Jeune poète encore, donc, l’auteur aime l’émotion et la beauté que donne l’écoute du monde.
Il met en exergue ces mots de Toa Yuan-Ming : « Ici même, le Réel. Comment le dire dans
l’oubli des mots ? ». Faut-il trouver les mots pour dire l’indicible ? Et le Réel n’est-il pas
justement ce qui échappe aux mots ? Quand on écrit, n’est-ce pas toujours à l’heure du
leurre ?
Tiens, à propos, qu’on lise ces vers :
« Voici venir l’hiver
Avec ses voiles rouges
Et son cortège d’amertume
Voici venir l’hiver
Ses meurtres son bitume
Ses veules litanies
Enfin voici l’hiver
Avec ses mots de leurre
Comme coutumes de trottoir »
Le livre commence par un très beau et foisonnant « Gare Saint-Lazare » où les mots déferlent
et s’entrechoquent avec une grande force pour s’apaiser dans un superbe dernier vers, «
Comme ces dieux dont l’âme meurt dans le marbre ». L’ensemble de l’ouvrage est plein
d’une poésie neuve, sensible, charnelle. Le poète ici est à la fois un voyeur et un voyageur qui
regarde défiler ce qu’il nomme le « réel sous paupières ».

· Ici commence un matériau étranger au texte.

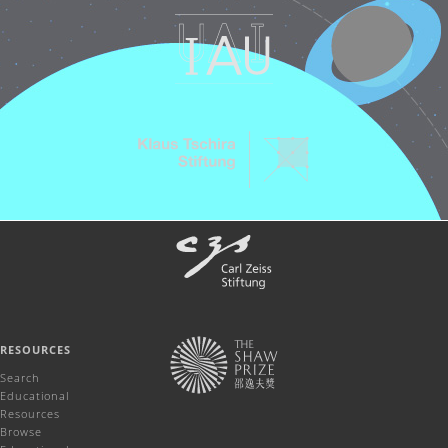
RESOURCES
Search
Educational
Resources
Browse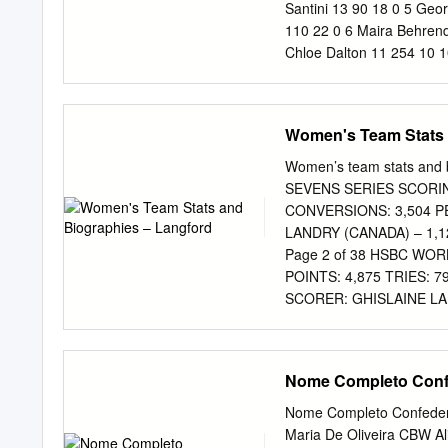
vista as manifestações d
Santini 13 90 18 0 5 Geor
Fazenda Nacional, e tam-
110 22 0 6 Maira Behrend
disposto DESPACHO DE 2
Chloe Dalton 11 254 10 1
novembro de 2002, ratific
Scatrut 8 37 7 1 10 Alic
da garantia Processo nº
19 486 86 28 11 Bianca Si
Team Total 143 1982 322
Women's Team Stats 
ENGLAND Evt Points Tries
Kayla Moleschi 20 175 35 
Women’s team stats an
Richardson 11 167 13 51 
SEVENS SERIES SCORING
172 18 41 5 Lauren Cattel
CONVERSIONS: 3,504 P
18 135 27 0 7 Heather Fis
LANDRY (CANADA) – 1,
Ghislaine Landry 17 617 
Page 2 of 38 HSBC WO
Watmore 12 267 53 1 11 
POINTS: 4,875 TRIES: 
Lukan 6 10 2 0 12 Chantel
SCORER: GHISLAINE LA
(CANADA) – 24 Page 3
FOUR PREVIOUS HSBC 
OCCASIONS. HSBC CAN
Nome Completo Confe
RUSSIA 2016 – ENGLAN
NEW ZEALAND 46-0 AUST
Nome Completo Confedera
captains: Sharni Williams
Maria De Oliveira CBW A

Et quand on referme le livre de Safran on a justement envie de fermer les yeux, non de
sommeil mais de soleil. Il y a là quelque chose qui brille en effet, comme des étincelles dont
le crépitement résonne longtemps. C’est beau comme un feu d’artifices de mots qui retombent
en pluie dans une nuit sereine sans lune.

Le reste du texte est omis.